Model Explainability: Grad-CAM, Feature Maps

Description

Model explainability techniques help understand and interpret the decisions made by complex deep learning models. Grad-CAM (Gradient-weighted Class Activation Mapping) is a popular visualization method that highlights important regions in an input image which influenced the model's prediction. It uses gradients flowing into the final convolutional layer to produce a heatmap of relevant areas.

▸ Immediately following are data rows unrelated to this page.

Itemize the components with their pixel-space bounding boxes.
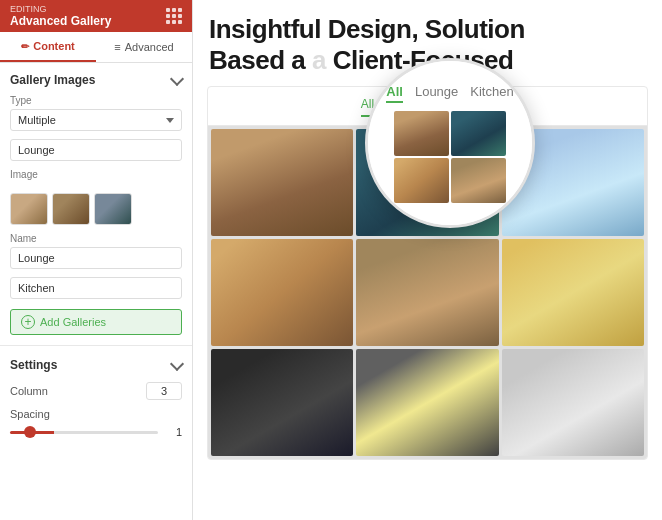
spacing-slider[interactable] [10,431,158,434]
spacing-range-row: 1 [0,424,192,444]
item2-name-input[interactable] [10,277,182,299]
columns-icon: ≡ [114,41,120,53]
grid-icon[interactable] [166,8,182,24]
tab-content[interactable]: ✏ Content [0,32,96,62]
thumb-3[interactable] [94,193,132,225]
editing-label: EDITING [10,4,111,14]
spacing-value: 1 [166,426,182,438]
item1-name-input[interactable] [10,139,182,161]
gallery-images-chevron[interactable] [170,71,184,85]
gallery-cell-8[interactable] [356,349,498,456]
mag-tab-all[interactable]: All [386,84,403,103]
image-thumbs [0,189,192,231]
column-label: Column [10,385,48,397]
item1-name-label-input[interactable] [10,247,182,269]
name-label-field: Name [0,231,192,275]
image-label: Image [10,169,182,180]
item2-name-field [0,275,192,305]
thumb-1[interactable] [10,193,48,225]
add-galleries-button[interactable]: + Add Galleries [10,309,182,335]
settings-chevron[interactable] [170,356,184,370]
mag-mini-grid [394,111,506,203]
mag-cell-1 [394,111,449,156]
column-row: Column [0,378,192,404]
magnifier-content: All Lounge Kitchen [368,61,532,225]
type-field: Type Multiple [0,93,192,137]
magnifier-overlay: All Lounge Kitchen [365,58,535,228]
gallery-cell-5[interactable] [356,239,498,346]
divider [0,345,192,346]
pencil-icon: ✏ [21,41,29,52]
column-input[interactable] [146,382,182,400]
panel-header: EDITING Advanced Gallery [0,0,192,32]
image-label-field: Image [0,167,192,189]
gallery-cell-6[interactable] [502,239,644,346]
spacing-row: Spacing [0,404,192,424]
type-label: Type [10,95,182,106]
panel-title: Advanced Gallery [10,14,111,28]
gallery-cell-1[interactable] [211,129,353,236]
gallery-cell-7[interactable] [211,349,353,456]
type-select[interactable]: Multiple [10,109,182,131]
mag-tab-kitchen[interactable]: Kitchen [470,84,513,103]
right-area: Insightful Design, Solution Based a a Cl… [193,0,662,520]
left-panel: EDITING Advanced Gallery ✏ Content ≡ Adv… [0,0,193,520]
mag-cell-2 [451,111,506,156]
plus-circle-icon: + [21,315,35,329]
gallery-images-section-header: Gallery Images [0,63,192,93]
item1-name-field [0,137,192,167]
gallery-cell-4[interactable] [211,239,353,346]
mag-cell-4 [451,158,506,203]
tabs-row: ✏ Content ≡ Advanced [0,32,192,63]
mag-filter-tabs: All Lounge Kitchen [386,84,513,103]
gallery-cell-9[interactable] [502,349,644,456]
mag-cell-3 [394,158,449,203]
name-label: Name [10,233,182,244]
settings-section-header: Settings [0,348,192,378]
mag-tab-lounge[interactable]: Lounge [415,84,458,103]
thumb-2[interactable] [52,193,90,225]
tab-advanced[interactable]: ≡ Advanced [96,32,192,62]
spacing-label: Spacing [10,408,50,420]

Feature maps are intermediate outputs from convolutional layers that capture various features like edges, textures, or shapes. Visualizing feature maps helps interpret how the model processes and transforms the input data at different layers.

Examples

Example of generating Grad-CAM heatmap using PyTorch and a pretrained CNN model:


import torch
import torchvision.models as models
import torchvision.transforms as transforms
from PIL import Image
import matplotlib.pyplot as plt
import numpy as np

# Load pretrained model
model = models.resnet18(pretrained=True)
model.eval()

# Image preprocessing
preprocess = transforms.Compose([
    transforms.Resize((224, 224)),
    transforms.ToTensor(),
    transforms.Normalize(mean=[0.485, 0.456, 0.406],
                         std=[0.229, 0.224, 0.225])
])

img = Image.open("input.jpg").convert('RGB')
input_tensor = preprocess(img).unsqueeze(0)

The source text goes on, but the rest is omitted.